MegaStyle introduces a scalable data curation pipeline that leverages the consistent text-to-image (T2I) mapping of large generative models to create a high-quality style dataset. The authors release MegaStyle-1.4M, a massive dataset of style-consistent pairs, alongside MegaStyle-Encoder for style representation and MegaStyle-FLUX for generalizable style transfer.
TL;DR
MegaStyle addresses the long-standing "content leakage" and inconsistency issues in image style transfer by shifting from self-supervised learning to paired supervision. The authors leverage the innate ability of large T2I models (like Qwen-Image) to map a single text description to a consistent visual style across multiple contents. This results in MegaStyle-1.4M, a dataset that enables state-of-the-art style encoding and transfer models.
Problem & Motivation: The Consistency Gap
Why is style transfer still hard? Most current SOTA models use CLIP-based encoders. However, CLIP's latent space is primarily semantic, not stylistic. When you ask a model to "copy" the style of an image, it often captures the objects in that image too—this is known as content leakage.
Furthermore, existing datasets like WikiArt are biased: an artist's "style" actually changes over time or by subject matter. The authors argue that we need intra-style consistency and inter-style diversity. If we can't find these "perfect pairs" (same style, different content) in the wild, we must curate them synthetically.
Methodology: The MegaStyle Pipeline
The core innovation lies in the Consistent T2I Style Mapping. Instead of using traditional style transfer to create data (which is often low quality), they use a VLM to generate highly detailed style "recipes."
- Style Captioning: Using Qwen3-VL to describe color, light, medium, texture, and brushwork while ignoring objects.

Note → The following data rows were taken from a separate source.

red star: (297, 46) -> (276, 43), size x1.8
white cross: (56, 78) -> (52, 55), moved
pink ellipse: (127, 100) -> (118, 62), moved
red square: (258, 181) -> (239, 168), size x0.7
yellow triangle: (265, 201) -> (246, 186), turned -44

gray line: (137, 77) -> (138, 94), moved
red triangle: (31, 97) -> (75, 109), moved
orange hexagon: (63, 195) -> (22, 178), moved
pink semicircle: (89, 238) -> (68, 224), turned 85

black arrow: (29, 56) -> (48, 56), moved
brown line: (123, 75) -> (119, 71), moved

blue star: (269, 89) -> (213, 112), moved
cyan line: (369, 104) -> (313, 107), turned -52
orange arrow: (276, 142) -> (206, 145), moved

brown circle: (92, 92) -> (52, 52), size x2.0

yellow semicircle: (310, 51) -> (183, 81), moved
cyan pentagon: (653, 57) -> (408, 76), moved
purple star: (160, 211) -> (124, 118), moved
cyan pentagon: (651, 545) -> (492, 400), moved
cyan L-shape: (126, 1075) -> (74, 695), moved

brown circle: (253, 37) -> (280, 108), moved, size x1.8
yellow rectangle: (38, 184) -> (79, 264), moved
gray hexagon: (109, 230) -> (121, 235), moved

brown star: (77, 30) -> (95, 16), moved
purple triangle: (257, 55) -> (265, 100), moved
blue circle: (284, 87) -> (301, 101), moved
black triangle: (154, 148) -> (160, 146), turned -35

- Content Captioning: Describing only the objects and relationships, ignoring aesthetics.
- Generation: Combining a single style prompt with multiple content prompts to generate "style pairs" that are perfectly aligned in aesthetic but distinct in structure.
Figure 3: Overview of the MegaStyle data curation pipeline.
MegaStyle-Encoder & SSCL
To measure style similarity accurately, the authors proposed Style-Supervised Contrastive Learning (SSCL). By using the known style labels from their synthetic dataset, they force the encoder to pull images with the same "style prompt" together in latent space, regardless of their content. This creates a representation that is truly "style-specific."
MegaStyle-FLUX
For the transfer model, they utilized the FLUX.1 (DiT) architecture. By concatenating reference style tokens with noisy target tokens and using shifted RoPE (Rotary Positional Embeddings), they prevent positional collisions, ensuring the model knows which image provides the style and which provides the canvas.

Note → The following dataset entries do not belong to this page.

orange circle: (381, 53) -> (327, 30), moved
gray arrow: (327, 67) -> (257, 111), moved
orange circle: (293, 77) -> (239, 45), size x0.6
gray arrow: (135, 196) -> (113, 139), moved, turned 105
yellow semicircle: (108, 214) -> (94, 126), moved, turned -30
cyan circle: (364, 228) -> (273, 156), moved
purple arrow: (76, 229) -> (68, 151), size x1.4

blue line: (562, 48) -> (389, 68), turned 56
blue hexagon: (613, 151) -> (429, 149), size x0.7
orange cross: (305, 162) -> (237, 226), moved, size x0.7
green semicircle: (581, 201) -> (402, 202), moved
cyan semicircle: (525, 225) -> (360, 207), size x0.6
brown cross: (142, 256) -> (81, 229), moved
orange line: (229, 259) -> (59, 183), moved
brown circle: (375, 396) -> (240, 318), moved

Figure 7: The architecture of MegaStyle-FLUX showing the token concatenation and shifted RoPE.
Experiments & Results: A New Benchmark
The results on the new StyleRetrieval benchmark are staggering. While standard CLIP models struggle to find similar styles when content changes, MegaStyle-Encoder identifies the correct style with nearly 90% accuracy.
Figure 1: Visualizations showing high intra-style consistency in the dataset and precise transfer in the FLUX model.
In the human preference study, MegaStyle-FLUX dominated in both style consistency and text alignment. Unlike previous methods (like Attention-Distillation) which often produce "carbon copies" of the reference image, MegaStyle-FLUX successfully creates new content in the target style.
Critical Analysis & Conclusion
The main takeaway from MegaStyle is the transition from "Retrieval-based" styles to "Prompt-defined" styles. By defining style through language and then synthesizing a dataset, the authors have bypassed the "messiness" of real-world art datasets.
Limitations: The model's "imagination" is limited by the VLM's vocabulary and the T2I model's biases (e.g., "Japanese painting" prompts often forcing traditional Japanese subject matter). However, the scalability of this pipeline suggests that as VLMs improve, MegaStyle can scale to 10M+ images, potentially "solving" the style transfer problem for good.